Mahasiswanya Level CEO, Lulus Diminta Sharing

”Banyak perusahaan yang sifatnya kiss and run. Sekali membantu, setelah itu selesai. Tidak menciptakan kemandirian masyarakat, tidak efisien, bahkan tanpa sadar justru menciptakan mentalitas meminta,” papar Nita.

Perusahaan-perusahaan di Indonesia mulai berupaya menerapkan CSR pada periode 2000-an. Persisnya sejak dikeluarkannya pasal 74 Undang-Undang No 40 Tahun 2007 tentang Perseroan Terbatas yang mewajibkan setiap perusahaan untuk melakukan kegiatan tanggung jawab sosial dan lingkungan. UU tersebut, antara lain, dipicu kejadian lumpur Lapindo di Sidoarjo pada 2006.

Begitu pula dengan Peraturan Menteri Negara BUMN No 4 Tahun 2007 yang menetapkan bahwa laba perusahaan harus disisihkan sebesar 4 persen. Perinciannya, 2 persen persen untuk program kemitraan dan 2 persen lainnya untuk program bina lingkungan.

Berdasar riset bertahun-tahun yang dilakukan, Nita menemukan fenomena bahwa dana yang dialokasikan perusahaan untuk CSR sangat besar, mencapai miliaran rupiah. Bahkan, salah satu BUMN besar menyiapkan dana CSR Rp 400 miliar per tahun.
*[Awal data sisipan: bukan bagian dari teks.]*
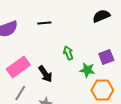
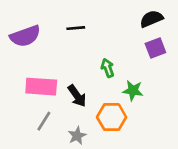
purple square: (106, 57) -> (155, 48), moved
pink rectangle: (18, 67) -> (41, 87), turned 40
orange hexagon: (102, 90) -> (112, 117), moved

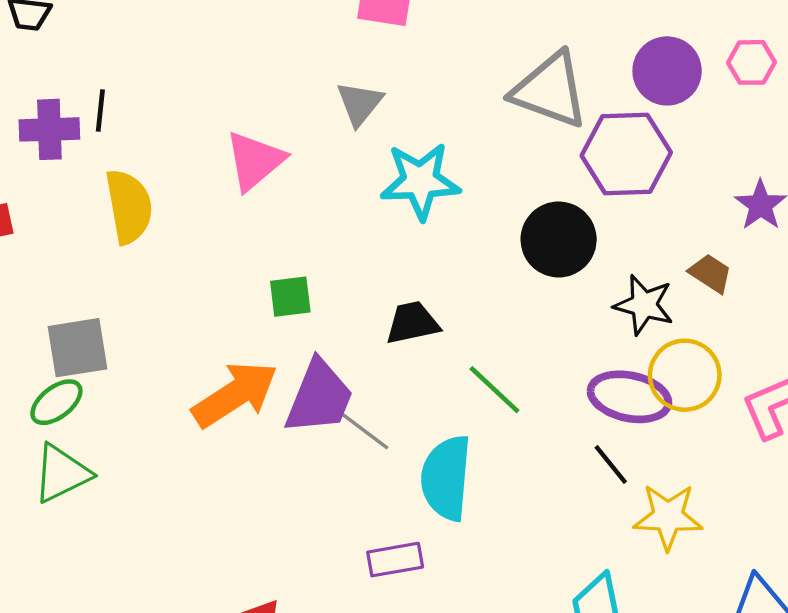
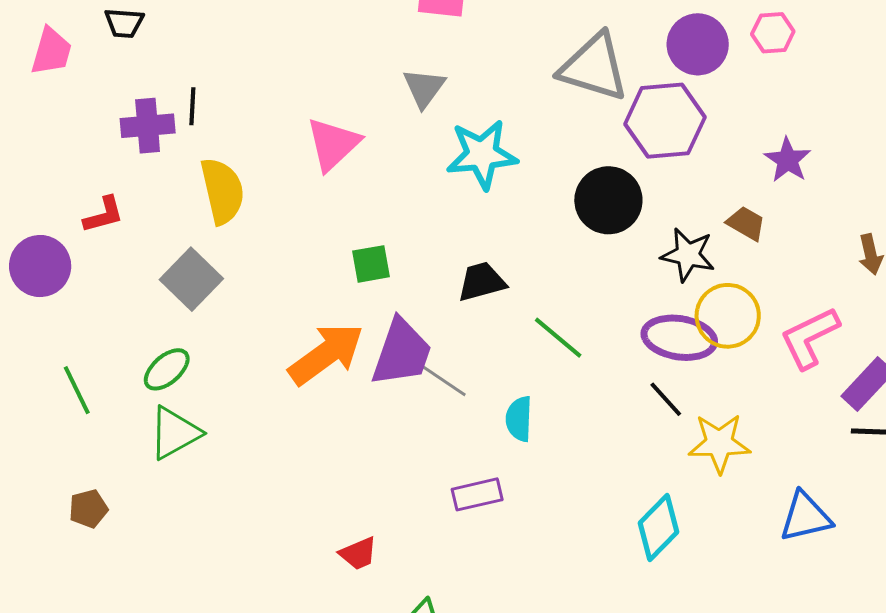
gray square: (77, 348) -> (191, 279), moved, turned -34
cyan semicircle: (446, 478) -> (519, 419), size x0.6

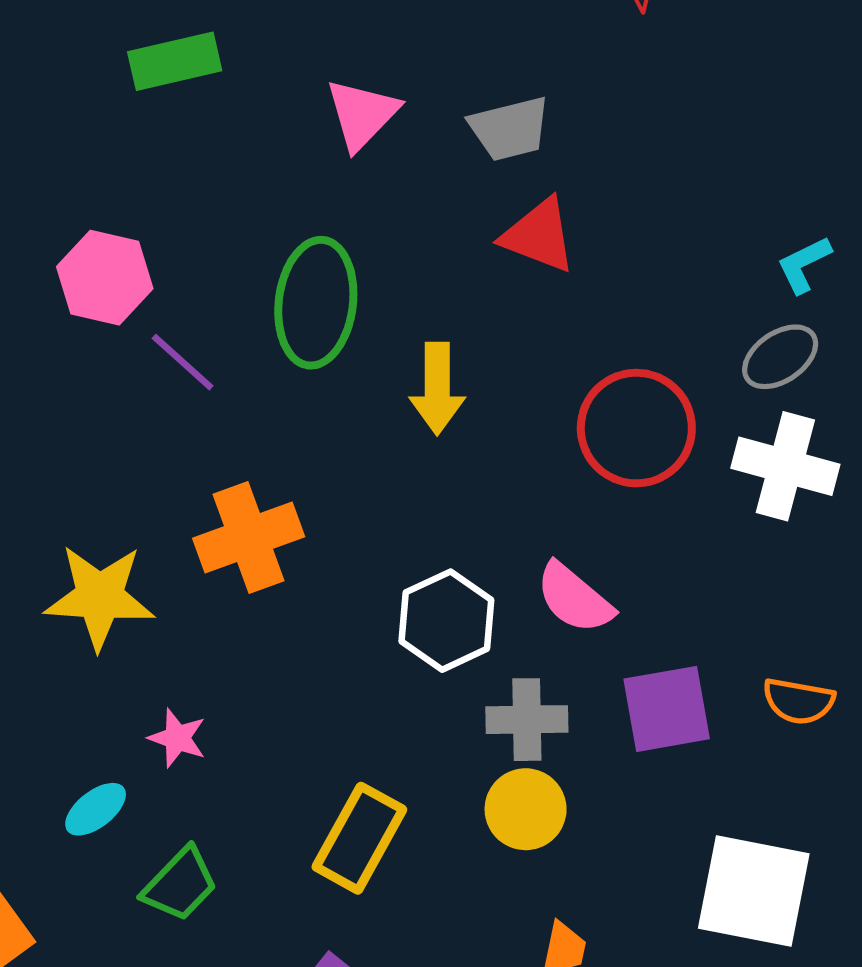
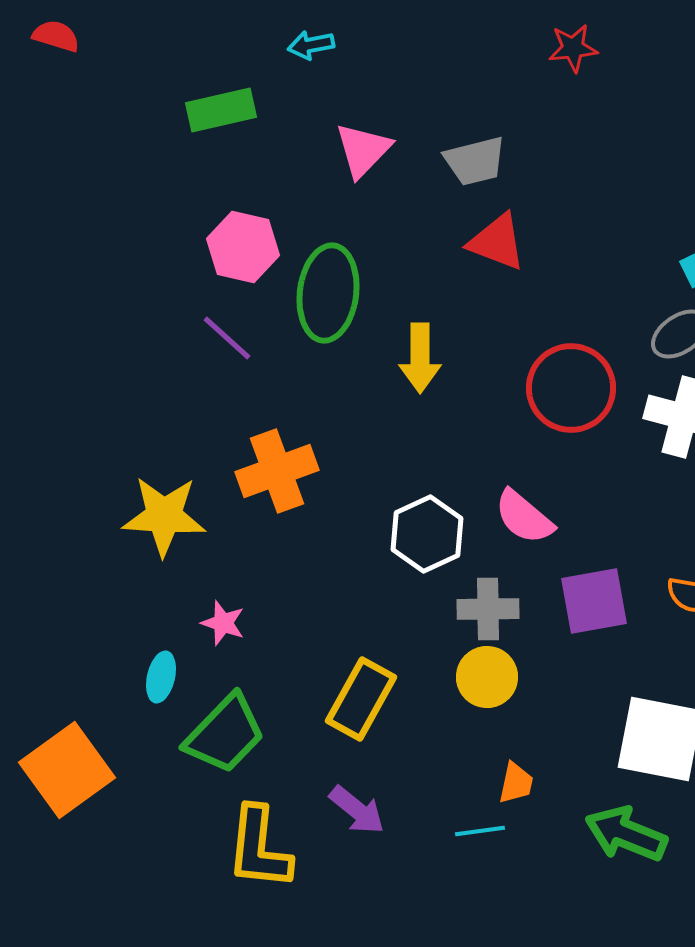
pink hexagon: (105, 278) -> (243, 247), moved
cyan ellipse: (96, 809) -> (161, 677), turned -39
green trapezoid: (180, 884) -> (225, 734), size x1.4

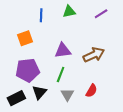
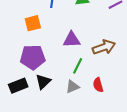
green line: (61, 74) -> (78, 66), moved
red semicircle: (91, 91) -> (98, 85), turned 128
gray triangle: (67, 95) -> (72, 87), turned 32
”Tapi, kebanyakan terbuang sia-sia. Orang miskin di Indonesia tetap saja begitu banyak. Padahal, kalau CSR dilakukan dengan tepat dan holistis (menyeluruh), kemiskinan bisa dihilangkan,” urai perempuan berkacamata itu.

Persoalannya, perusahaan di Indonesia yang melakukan CSR secara holistis, sebut Nita, masih bisa dihitung dengan jari. Dia mencontohkan salah satu perusahaan consumer goods besar yang menerapkan CSR dari hulu ke hilir.

Mulai pembinaan para petani pemasok bahan, teknologi daur ulang sumber daya air dalam proses produksi, hingga bekas ke­masan diolah kembali menjadi produk baru yang fungsional dengan melibatkan ibu rumah tangga di beberapa kota.

Sayang, kembali lagi, belum banyak yang seperti itu. Karena itu, Nita terus gigih berupaya mengubah paradigma masyarakat dan perusahaan mengenai CSR. Sebab, dampak akhirnya bakal bisa dirasakan masyarakat luas.

”CSR bukanlah cara mendistribusikan keuntungan, tetapi justru cara untuk menghasilkan keuntungan. CSR merupakan investasi jangka panjang,” ungkap dia.

Di program S-2 CSR Universitas Trisakti, kurikulum disusun mengacu pada International Organization for Standardization (ISO) 26000 tentang social responsibility yang sudah disepakati 162 negara. Lalu, dipadukan dengan riset-riset yang dia lakukan serta hasil diskusi dengan para profesor dari berbagai negara. Yang digunakan adalah model kurikulum practical academic.